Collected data
════════════════════

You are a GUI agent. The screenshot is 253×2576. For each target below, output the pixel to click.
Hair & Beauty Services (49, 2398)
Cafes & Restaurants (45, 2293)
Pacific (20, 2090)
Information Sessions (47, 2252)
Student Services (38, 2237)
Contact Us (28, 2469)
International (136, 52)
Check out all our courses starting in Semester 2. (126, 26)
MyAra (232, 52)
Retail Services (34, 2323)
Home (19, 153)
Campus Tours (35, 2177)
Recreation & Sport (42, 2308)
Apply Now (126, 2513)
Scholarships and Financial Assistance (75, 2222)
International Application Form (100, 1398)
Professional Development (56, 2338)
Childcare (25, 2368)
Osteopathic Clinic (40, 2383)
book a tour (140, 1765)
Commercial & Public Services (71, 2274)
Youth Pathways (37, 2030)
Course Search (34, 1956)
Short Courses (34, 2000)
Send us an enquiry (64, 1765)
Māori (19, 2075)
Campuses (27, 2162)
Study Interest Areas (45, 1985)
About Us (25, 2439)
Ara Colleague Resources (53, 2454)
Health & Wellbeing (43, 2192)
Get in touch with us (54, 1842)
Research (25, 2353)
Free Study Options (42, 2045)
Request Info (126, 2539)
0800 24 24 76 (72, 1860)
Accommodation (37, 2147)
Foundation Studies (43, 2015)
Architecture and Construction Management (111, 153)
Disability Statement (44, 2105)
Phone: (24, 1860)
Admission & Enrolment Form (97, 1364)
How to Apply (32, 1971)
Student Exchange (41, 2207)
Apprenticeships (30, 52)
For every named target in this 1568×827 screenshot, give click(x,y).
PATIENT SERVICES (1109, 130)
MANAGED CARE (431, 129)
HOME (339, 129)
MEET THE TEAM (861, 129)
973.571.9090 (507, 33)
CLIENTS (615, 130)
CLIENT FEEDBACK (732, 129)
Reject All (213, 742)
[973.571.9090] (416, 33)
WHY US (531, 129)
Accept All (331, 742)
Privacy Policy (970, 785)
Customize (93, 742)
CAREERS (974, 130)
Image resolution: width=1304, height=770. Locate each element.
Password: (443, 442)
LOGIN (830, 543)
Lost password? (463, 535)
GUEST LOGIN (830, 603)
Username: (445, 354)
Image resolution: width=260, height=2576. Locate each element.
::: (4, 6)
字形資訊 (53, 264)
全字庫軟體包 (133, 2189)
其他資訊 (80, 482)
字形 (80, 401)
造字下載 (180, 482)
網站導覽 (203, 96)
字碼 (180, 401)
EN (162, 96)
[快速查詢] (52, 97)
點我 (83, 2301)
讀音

════════════════════

WHAT YOU ARE ASKED TO DO:
Copy each entry exactly. Omit none.

EXERCISE RESPONSE:
You are a GUI agent. The screenshot is 253×2576. For each target below, output the pixel to click.
Hair & Beauty Services (49, 2398)
Cafes & Restaurants (45, 2293)
Pacific (20, 2090)
Information Sessions (47, 2252)
Student Services (38, 2237)
Contact Us (28, 2469)
International (136, 52)
Check out all our courses starting in Semester 2. (126, 26)
MyAra (232, 52)
Retail Services (34, 2323)
Home (19, 153)
Campus Tours (35, 2177)
Recreation & Sport (42, 2308)
Apply Now (126, 2513)
Scholarships and Financial Assistance (75, 2222)
International Application Form (100, 1398)
Professional Development (56, 2338)
Childcare (25, 2368)
Osteopathic Clinic (40, 2383)
book a tour (140, 1765)
Commercial & Public Services (71, 2274)
Youth Pathways (37, 2030)
Course Search (34, 1956)
Short Courses (34, 2000)
Send us an enquiry (64, 1765)
Māori (19, 2075)
Campuses (27, 2162)
Study Interest Areas (45, 1985)
About Us (25, 2439)
Ara Colleague Resources (53, 2454)
Health & Wellbeing (43, 2192)
Get in touch with us (54, 1842)
Research (25, 2353)
Free Study Options (42, 2045)
Request Info (126, 2539)
0800 24 24 76 (72, 1860)
Accommodation (37, 2147)
Foundation Studies (43, 2015)
Architecture and Construction Management (111, 153)
Disability Statement (44, 2105)
Phone: (24, 1860)
Admission & Enrolment Form (97, 1364)
How to Apply (32, 1971)
Student Exchange (41, 2207)
Apprenticeships (30, 52)
For every named target in this 1568×827 screenshot, give click(x,y).
PATIENT SERVICES (1109, 130)
MANAGED CARE (431, 129)
HOME (339, 129)
MEET THE TEAM (861, 129)
973.571.9090 (507, 33)
CLIENTS (615, 130)
CLIENT FEEDBACK (732, 129)
Reject All (213, 742)
[973.571.9090] (416, 33)
WHY US (531, 129)
Accept All (331, 742)
Privacy Policy (970, 785)
Customize (93, 742)
CAREERS (974, 130)
Image resolution: width=1304, height=770. Locate each element.
Password: (443, 442)
LOGIN (830, 543)
Lost password? (463, 535)
GUEST LOGIN (830, 603)
Username: (445, 354)
Image resolution: width=260, height=2576. Locate each element.
::: (4, 6)
字形資訊 (53, 264)
全字庫軟體包 (133, 2189)
其他資訊 (80, 482)
字形 (80, 401)
造字下載 (180, 482)
網站導覽 (203, 96)
字碼 (180, 401)
EN (162, 96)
[快速查詢] (52, 97)
點我 (83, 2301)
讀音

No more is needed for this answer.